Und zweitens: True Crime funktioniert nicht mehr ohne das Internet, ohne Youtuber*innen und sogenannte digital sleuths, Detektiv*innen im Netz. Sie sind es, die die Social-Media-Kanäle der Polizeistationen durchforsten und unaufgeklärte Fälle entdecken, um sie im Internet zum Phänomen zu machen. Die quasi die Aufmerksamkeitsökonomie regieren, die dann offensichtlich wieder entscheidet, welche Fälle es zur Miniserie auf Netflix schaffen. Auch nach dem Verschwinden von Elisa Lam waren sie es, die ein Video auf der polizeilichen Website fanden, das ominöser und suggestiver kaum hätte sein können: Die junge Studentin ist da winkend, tanzend, sich versteckend, mehrere Knöpfe auf einmal drückend im Lift des Cecils zu sehen – ganz allein und verdächtig aufgedreht erscheint sie, und es soll die letzte Spur der 21-Jährigen sein, bevor sie verschwindet.

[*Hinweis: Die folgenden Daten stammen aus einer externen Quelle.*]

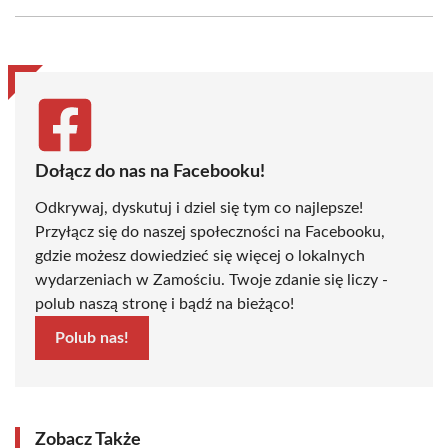
Facebook
X
Pinterest
WhatsApp
LinkedIn
Email
(Twitter)
Dołącz do nas na Facebooku!
Odkrywaj, dyskutuj i dziel się tym co najlepsze!
Przyłącz się do naszej społeczności na Facebooku,
gdzie możesz dowiedzieć się więcej o lokalnych
wydarzeniach w Zamościu. Twoje zdanie się liczy -
polub naszą stronę i bądź na bieżąco!
Polub nas!
Zobacz Także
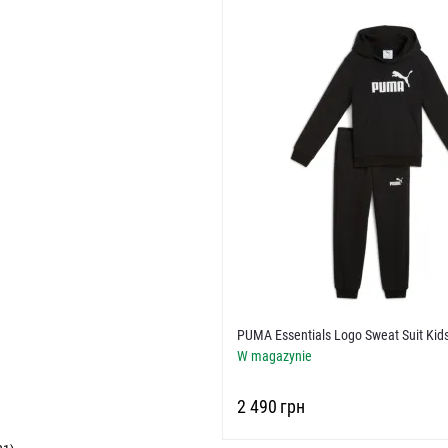
PUMA Essentials Logo Sweat Suit Kid
W magazynie
‍2 490‍
грн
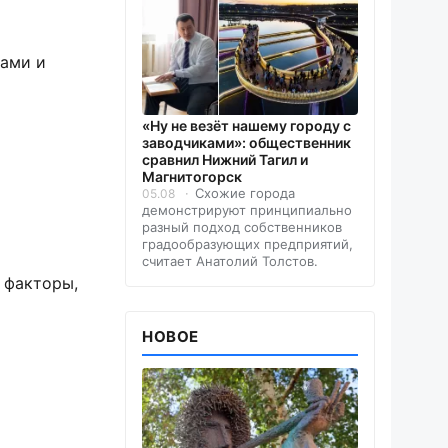
тами и
«Ну не везёт нашему городу с
заводчиками»: общественник
сравнил Нижний Тагил и
Магнитогорск
Схожие города
05.08
демонстрируют принципиально
разный подход собственников
градообразующих предприятий,
считает Анатолий Толстов.
 факторы,
НОВОЕ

Polizistenköpfe rauchen, das Internet tippt sich mit Verschwörungstheorien die Finger wund.

Das Neuartige dieser Serie – soviel muss verraten sein – steckt bestimmt nicht im Formalen, denn da folgt sie bereits begangenen Pfaden: Archivmaterial, Expert*innen als talking heads, usw. Und auch nicht darin, dass wir erfahren, was wahrscheinlich passiert sei. Das wird fast schon nebensächlich. Stattdessen werden wir mit der Mob-Qualität und der bodenlosen Lust des Internets konfrontiert, sich an Investigationen zu beteiligen und mit immer abstruseren Theorien aufzuwarten. Dem gegenüber stellt die Dok nüchterne Detektive, die geduldig erklären, wieso gewisse Sachen den Hobby-Privatdetektiv*innen so erscheinen müssen: Es sei nun einmal so, dass die Polizei nicht immer alle Informationen teile. Und dann gibt es dieses seltsam abgewogenes (und selten gesehenes) Eingeständnis des Internet-Personals, das zugibt, dass vielleicht nicht immer alles so verworren ist. Das ist Post-Q-Anon! Und so 2021, so Nach-Kapitol-Stürmung, so bedacht. Und vielleicht, so fragt man sich beim Sehen, ist die Zeit der Thin Blue Line-Doks vorbei, die uns einst gezeigt haben, dass alles viel komplexer sei, als die faule Polizei es abtue. Das hier ist ein Dok, der uns zeigt, dass in einer Gesellschaft, in der nicht alle gleiche Chancen haben – was für diesen Mikrokosmos in Downtown-LA eben zutrifft –, Verbrechen und unglückliche Zufälle leider Alltag sind.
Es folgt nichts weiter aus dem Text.